Tuesday, November 25, 2014

an enormous owl and missing time

Christopher Knowles seen with four owls in approx 1973
There is a short posting on The Secret Sun from July 16th 2009 titled Owls. Christopher Knowles shares a few ideas about the imagery of the owl, most specifically how his mother would collect owl figurines and display them in their home. The photo above gets used in a presentation I have given at UFO conferences. I have a few examples where experiencers will say their mother collect owls.
Screen grab from the comments on an essay titled Owls. Click on image for a HI-rez view.

What is of great interest to me was a comment on this 2009 Secret Sun posting, left by someone named Jessi. The full text is below:
Wanted to share an owl story from my childhood. My family was moving to another town which took four hours by car to commute. My dad was in a truck in front of my mom, me and my sister who were riding in a car behind him. It was late at night and we were making our last load for the day. We were moving into an old farm house out in the country. We were on a dirt road and my dad was right in front of us. My mom stopped the car because she saw something walking in the road. It was the most enormous owl any of us had seen. It simply walked in front of the car, turned to look at us (realize that it was big enough to see us over the hood of the car) and continued to walk across the road (or waddle maybe) when we got to the house my dad was irate and wanting to know where we had been. Evidently, over an hour had passed while we watched that owl cross our path.
Jessi doesn't give an estimated size of this enormous owl, but she does say the it was big enough to see us over the hood of the car. This is something I have heard repeatedly from various witnesses. This puts the owl at about four feet tall. I even photographed a four foot tall cardboard cut out of an owl in front of my car to show how improbable it would be to see an owl that large. I’ve used this image in a series of presentations at UFO conferences. What I need to say is that this propping this photo was super creepy even though the owl was nothing more than cardboard.

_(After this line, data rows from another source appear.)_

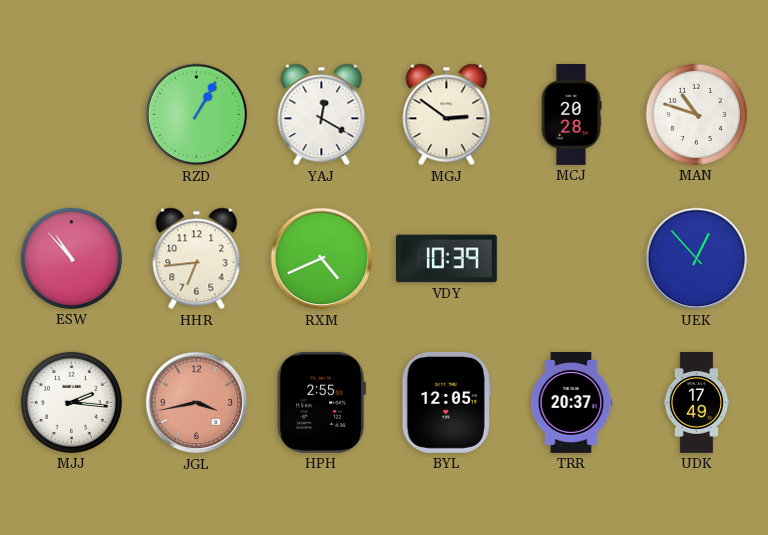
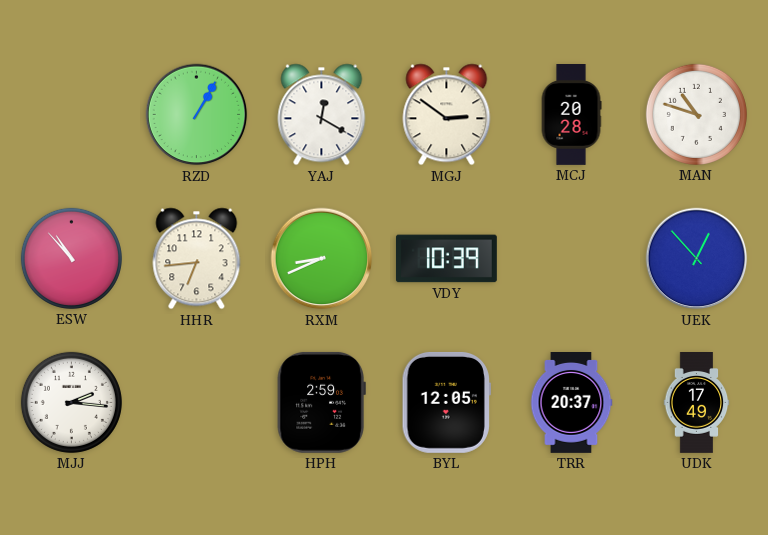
RXM: 4:41 -> 8:41
JGL: 3:43 -> none
HPH: 2:55 -> 2:59
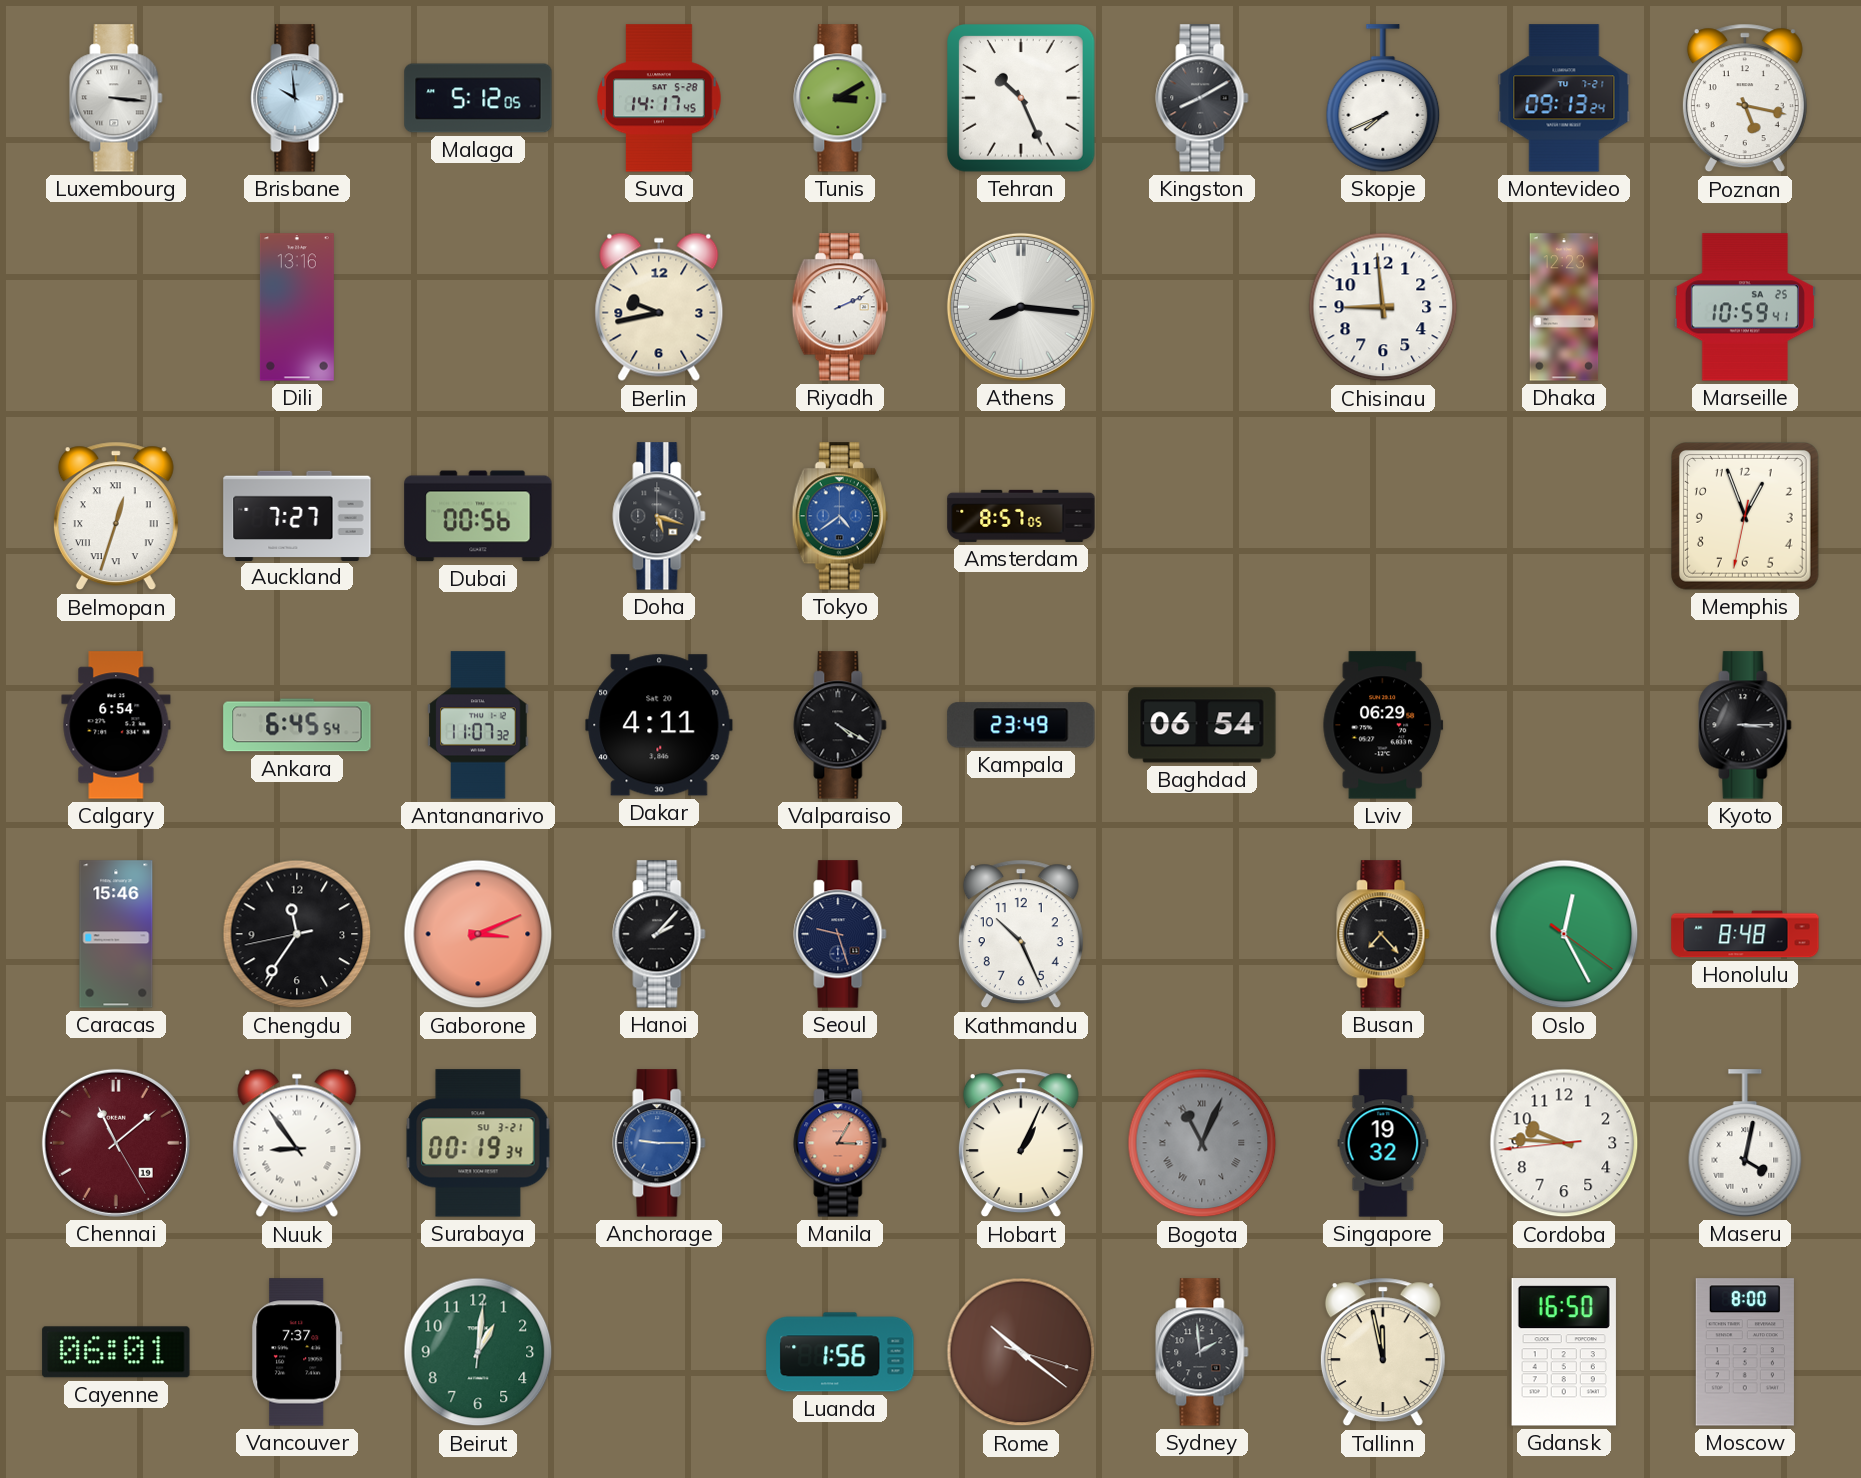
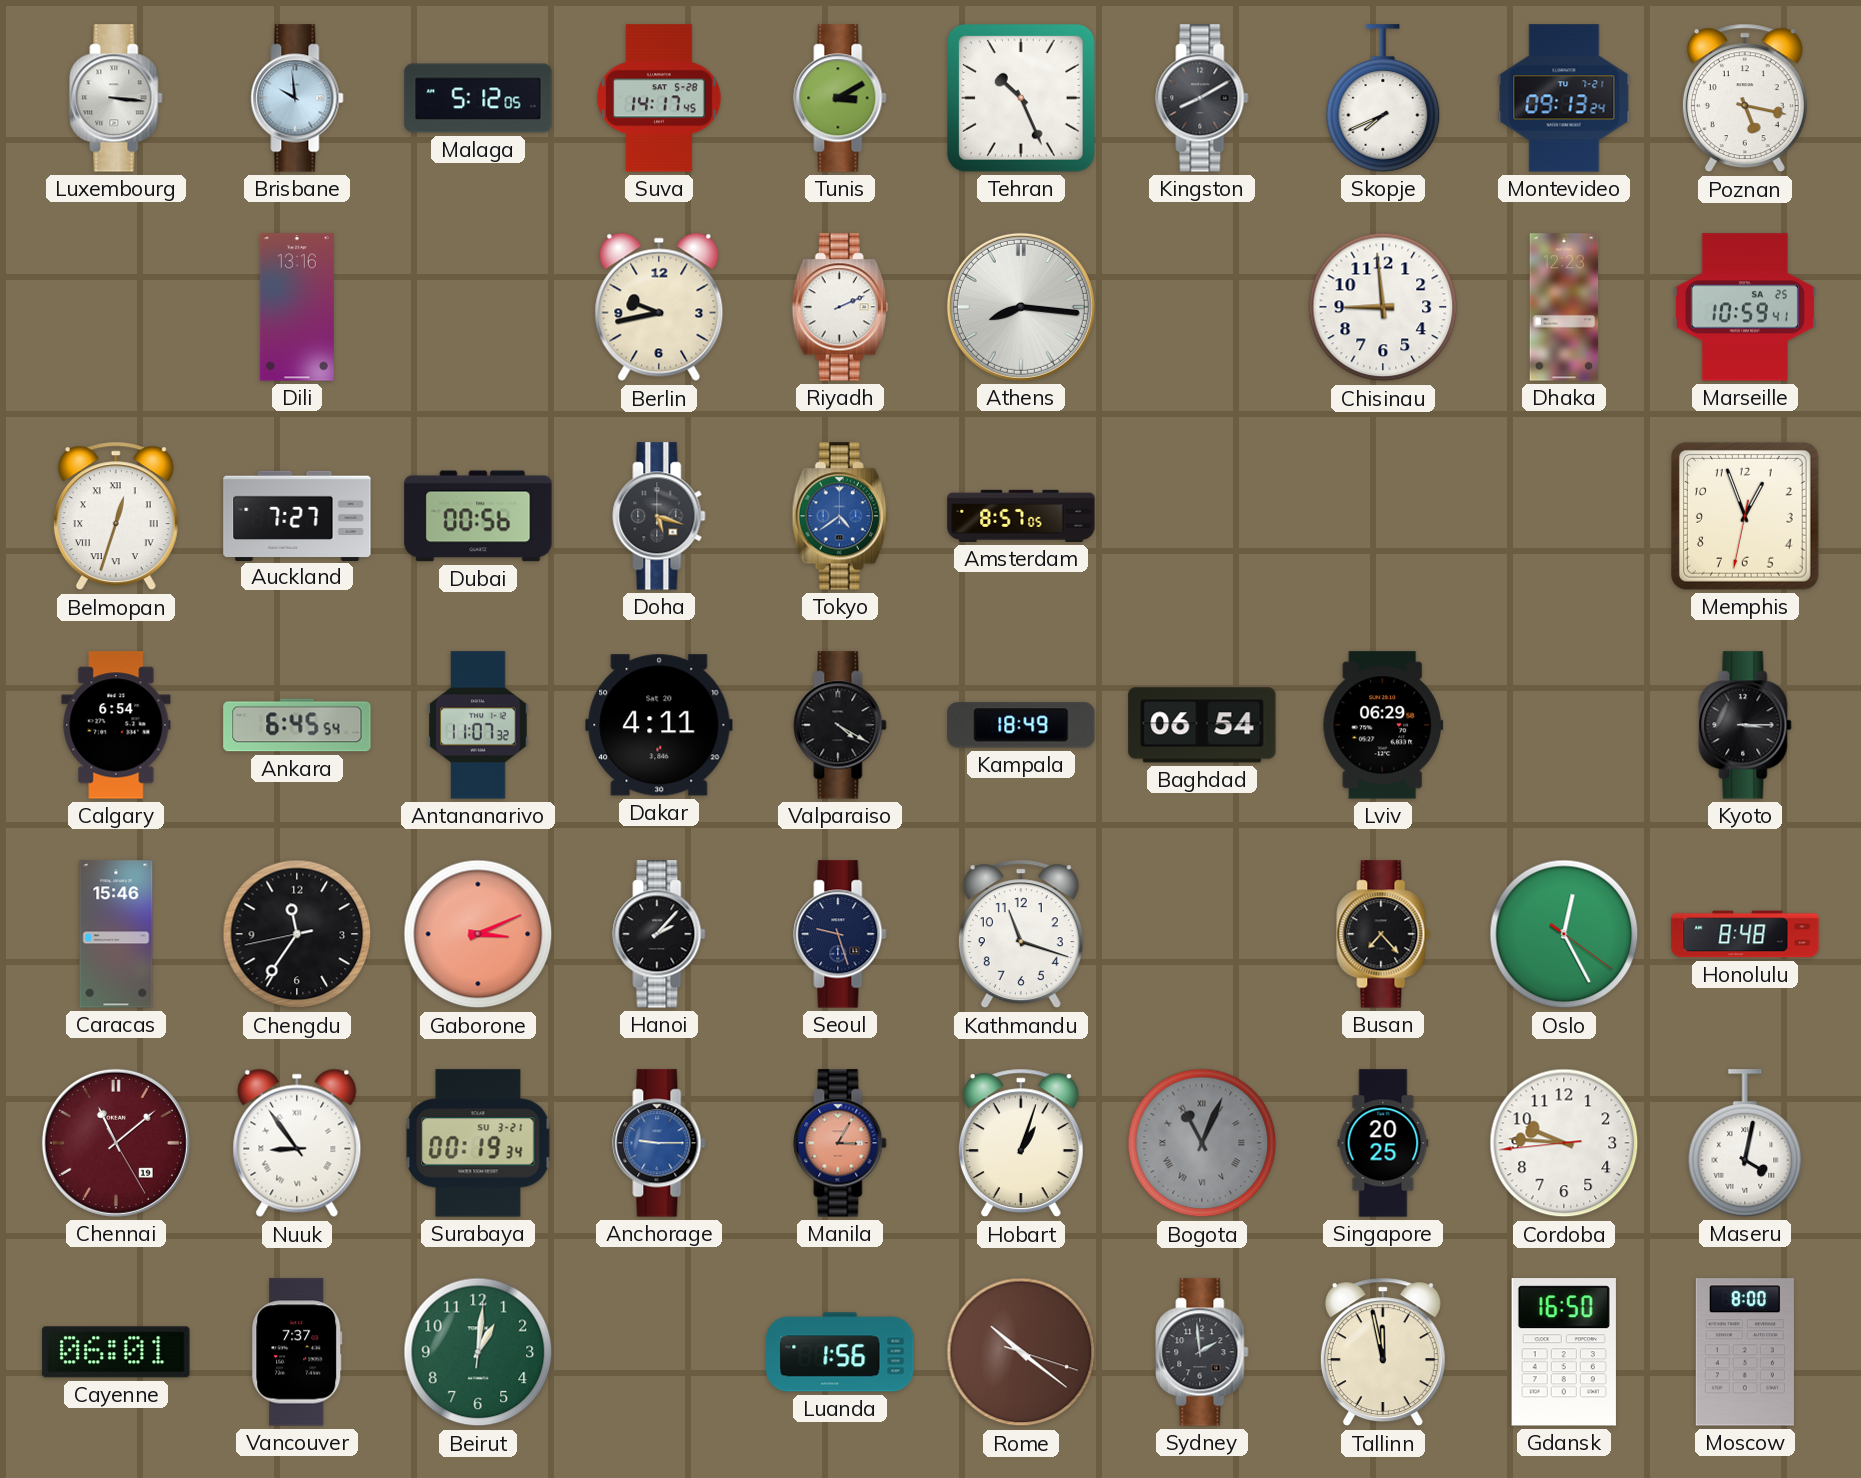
Kampala: 23:49 -> 18:49
Kathmandu: 10:26 -> 11:18
Hobart: 1:04 -> 1:03
Singapore: 19:32 -> 20:25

cardboard owl positioned in front of my Subaru

There is also over an hour of missing time reported by the people in the car who saw this owl. This plays out as a series of clues that seems to imply a UFO contact event with an impossibly large owl as a screen memory.

What also stands out, especially for me, is the time count on this comment, 1:23 PM. This number sequence screams at me to pay attention.

I have come back to this post repeatedly over the last five and a half years, and it is quite likely I even read this comment, but it didn’t really jump out at me until just a few days ago.

 If anyone knows Jessi, who wrote the comment, please get a hold of me! My email is HERE.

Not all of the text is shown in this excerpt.